French security company Vupen claims to have defeated Windows 8 security just days after the official launch of the operating system, and has offered a zero-day exploit for Windows 8 and Internet Explorer 10 (IE10) for sale.
Vupen offers a number of services, including government-grade exploits for intelligence-service hackers and law enforcement.
The zero-day overcomes security measures such as address space layout randomisation (ASLR), and data execution protection (DEP) Vupen said in a Tweet on Wednesday.
"Our first zero-day for Win8+IE10 with HiASLR/AntiROP/DEP & Prot Mode sandbox bypass (Flash not needed) is ready for customers. Welcome #Windows8", said the Twitter message.
Address space layout randomisation helps curb memory-based attacks, and DEP can mitigate applications executing data in certain memory locations, security vendor Kaspersky Lab said in a blog post on Thursday. Return-oriented programming (ROP) techniques help attackers bypass ASLR and DEP, said Kaspersky Lab, in reference to Vupen's anti-ROP bypass claim.

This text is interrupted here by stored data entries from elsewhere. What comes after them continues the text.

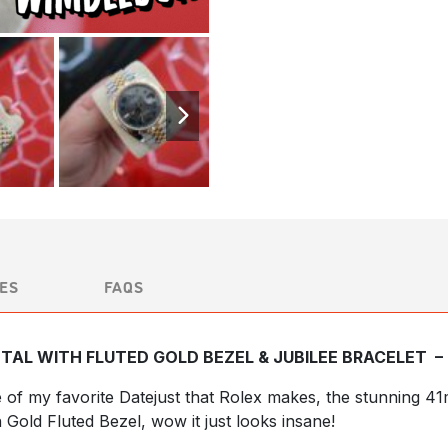
ES
FAQS
TAL WITH FLUTED GOLD BEZEL & JUBILEE BRACELET –
e of my favorite Datejust that Rolex makes, the stunning 
h Gold Fluted Bezel, wow it just looks insane!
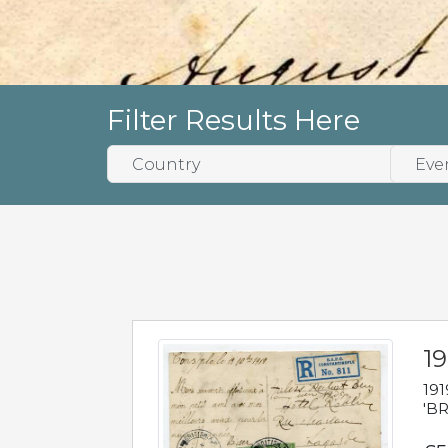
Filter Results Here
19
191
'BR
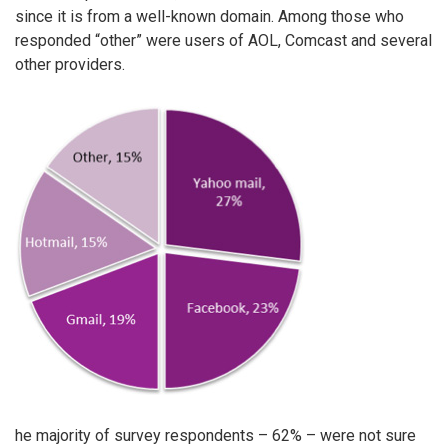
since it is from a well-known domain. Among those who
responded “other” were users of AOL, Comcast and several
other providers.
he majority of survey respondents – 62% – were not sure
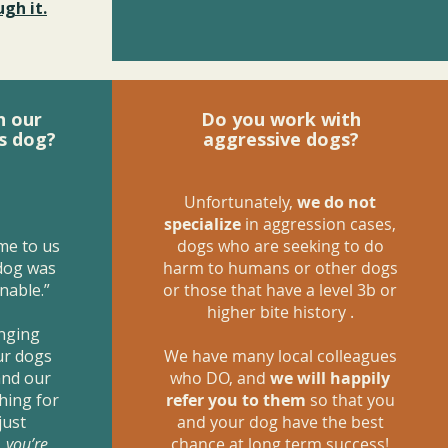
gh it.
h our
Do you work with
s dog?
aggressive dogs?
Unfortunately,
we do not
specialize
in aggression cases,
me to us
dogs who are seeking to do
 dog was
harm to humans or other dogs
nable.”
or those that have a level 3b or
higher bite history .
anging
ur dogs
We have many local colleagues
and our
who DO, and
we will happily
hing for
refer you to them
so that you
just
and your dog have the best
,
you’re
chance at long term success!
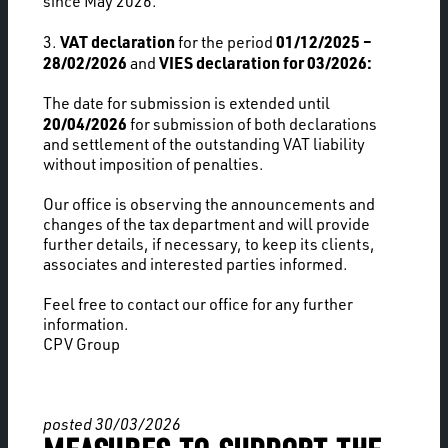
since May 2026.
VAT declaration
01/12/2025 –
3.
for the period
28/02/2026
VIES declaration for 03/2026:
and
The date for submission is extended until
20/04/2026
for submission of both declarations
and settlement of the outstanding VAT liability
without imposition of penalties.
Our office is observing the announcements and
changes of the tax department and will provide
further details, if necessary, to keep its clients,
associates and interested parties informed.
Feel free to contact our office for any further
information.
CPV Group
posted 30/03/2026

Vupen used a number of zero-days to bypass the Windows 8 and Internet Explorer 10 threat mitigations, Vupen chief executive Chaouki Bekrar said in a Tweet on Wednesday.
"We welcome #Windows8 with various 0Ds combined to pwn all new Win8/IE10 exploit mitigations. Congrats to our mitigation mitigator @n_joly", said Bekrar.
Windows 8 launched on Thursday 25 October with a number of low-level security features. For example, Secure Boot uses unified extensible firmware interface (UEFI) instead of BIOS, and early launch anti-malware (ELAM) is a driver that examines other drivers for infection. Kaspersky Lab said that by claiming a successful zero-day, Vupen also claimed to have cracked these security features.
Microsoft had not responded to a request for comment at the time of writing.